Este documento integra os Termos de Uso da plataforma e vincula o Estabelecimento desde a adesão. O descumprimento de qualquer item aqui previsto é inadimplemento contratual e produz os efeitos descritos na seção 10.

A lista tem três fundamentos: a lei brasileira, que proíbe a atividade em si; as regras do arranjo Pix e dos contratos firmados com as instituições autorizadas parceiras, que vedam determinados ramos; e o risco de contestação, de devolução e de inadimplência que a atividade transfere à Vryen e às demais partes do fluxo.

A autorização da Vryen para operar em determinado ramo não substitui licença, registro ou alvará exigido por lei. Obter e manter a habilitação da própria atividade é dever do Estabelecimento.

2.A quem se aplica

Estabelecimento é a pessoa jurídica que contrata a Vryen, integra a plataforma ao próprio site ou aplicação e figura como recebedora das transações Pix. Usuário pagador é a pessoa que efetua o pagamento ao Estabelecimento; o usuário pagador não é parte do contrato firmado com a Vryen.

Este documento alcança tudo o que for cobrado por meio das chaves, dos QR Codes e dos links de pagamento emitidos pela Vryen, inclusive a venda feita por terceiro hospedado no ambiente do Estabelecimento, o produto anunciado por marketplace sob o domínio do Estabelecimento e a cobrança emitida em nome de empresa do mesmo grupo econômico.

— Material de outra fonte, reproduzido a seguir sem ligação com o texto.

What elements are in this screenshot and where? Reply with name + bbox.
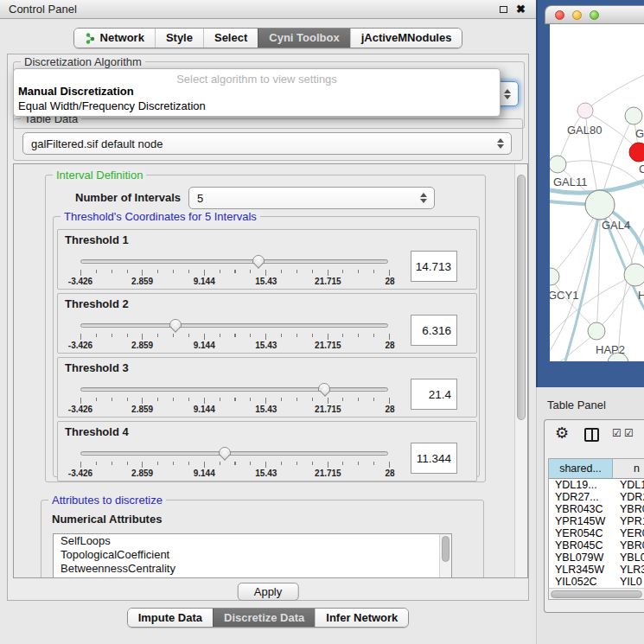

A Vryen atua como subadquirente, prestando serviços de tecnologia e de facilitação de pagamentos. A Vryen não é instituição financeira nem instituição de pagamento autorizada a funcionar pelo Banco Central do Brasil. A liquidação financeira e a custódia de recursos são realizadas por instituições autorizadas pelo Banco Central do Brasil, contratadas pela Vryen como parceiras.

O arranjo operado pela Vryen enquadra-se na Lei nº 12.865/2013 e na Resolução BCB nº 150/2021, que dispensam de autorização prévia o arranjo cuja movimentação não supere R$ 20 bilhões ou 100 milhões de transações em doze meses. Superado qualquer desses parâmetros, a Vryen deve requerer autorização ao Banco Central do Brasil no prazo de 90 dias. A dispensa não afasta os deveres de monitoramento da Lei nº 9.613/1998 e da Circular BCB nº 3.978/2020, que sustentam boa parte das vedações desta lista.

3.Atividade vedada e atividade restrita

Os dois regimes têm efeitos distintos e não se confundem.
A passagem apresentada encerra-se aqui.